Boosted by $7.4M deal, Summit County real estate springs into April
If the spring mud season is any indication, Summit County’s real estate market could be in store for another blazing summer of record-breaking sales.
In March, limited inventory was blamed for cutting into the number and total volume of local real estate sales, but that didn’t carry over into April with the month surpassing almost every measure compared to April 2017.
Overall, nearly 200 property transactions worth over $141 million were recorded in April by the Summit County Assessor’s Office, and the value of April’s sales was up over 25 percent compared to $112 million from the same month last year.
Measured against April 2016, when Summit County logged 162 property sales for $83.9 million combined, it shows just how much the local real estate market has grown over the last two years.
Summit County real estate sales typically slow in the fall and winter before picking up again in the springtime and exploding over the summer, when the vast majority of sales occur.
The summer sales typically continue showing up in the monthly sales reports from the assessor’s office through September and, more recently, even early into the fourth quarter, said longtime real estate professional Paula Stanton with LIV Sotheby’s International Realty.
The number of sales was up slightly in April, but the number of luxury homes closed on increased more than 25 percent compared to April 2017. In a county where one or two sales often eclipse the $3 million mark every month, there were six at or above that price tag in April. It should be noted, however, that many of these deals were likely in the works for months or even longer, Stanton said.
A blockbuster $7.4 million sale for the Riverfront Condos in downtown Silverthorne led the way on April’s sales report, and the purchase came with a significant amount of rental income, as the property features 45 apartment units along with rec and support buildings, according to the Summit County Assessor Beverly Breakstone.
Another large deal featured a $4.2 million transaction for a development property in downtown Dillon while three Breckenridge homes, each selling for $3 million or more last month, rounded out the five most expensive transactions of the month.
According to the LIV Sotheby’s International Realty, there really is no slowdown in sight for the local real estate market, and the low number of available listings will likely continue being “the largest influence” on property values.
“It’s a healthy market,” said Paula Stanton. She acknowledged that can be frustrating at times for buyers, but her experience is opportunities exist for buyers who are proactive and prepared to move.
“We do not have a lot of inventory to speak of, and as new listings come along, they are very quickly going under contract,” she said, adding a successful housing search is “all about knowing the market and how to react to it.”

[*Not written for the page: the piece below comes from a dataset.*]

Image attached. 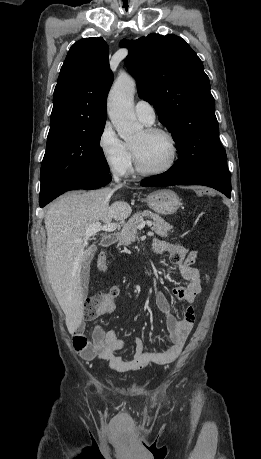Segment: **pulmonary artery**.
<instances>
[{"label":"pulmonary artery","mask_w":261,"mask_h":459,"mask_svg":"<svg viewBox=\"0 0 261 459\" xmlns=\"http://www.w3.org/2000/svg\"><path fill=\"white\" fill-rule=\"evenodd\" d=\"M135 113L138 119L146 125L155 121V110L147 101L139 100L135 105Z\"/></svg>","instance_id":"e3ab8cb5"}]
</instances>
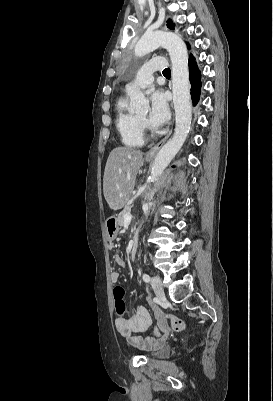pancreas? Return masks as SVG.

LIV Sotheby’s latest market report suggests that increased buyer confidence, along with economic and population growth, rising upper-tier wealth and the strong performance of resort markets, is only expected to keep fueling Colorado’s strong real estate sales.
For the entry-level segment of the housing market in Summit County, bidding wars are becoming much more typical, the firm added.
In fact, Stanton, who recently closed a $2.4 million deal in Breckenridge, experienced a bout of fierce competition herself after one of her buyers recently put down an offer on a listing and another wasn’t far behind.
“We were sparring back and forth trying to get our offer in,” Stanton recalled, “and so we put an escalation clause that we would match or go above any competing offer. My buyer ended up getting the property because they were willing to go to a higher price, and the home actually went under contract over the listing price.”
The fierce competition is a result of the lack of inventory, a problem that’s exacerbated by climbing construction costs and the difficulty of finding available land at a viable price, according to LIV Sotheby’s International Realty.
Rising interest rates are also looking like “a double-edged sword,” according to the real estate firm, which expects the rising rates to gradually limit entry-level and mid-range homebuyers’ ability to qualify for financing. At the same time, the rising rates are also leading buyers to feel a sense of urgency and move on housing purchases before rates increase even more, regardless of the price point.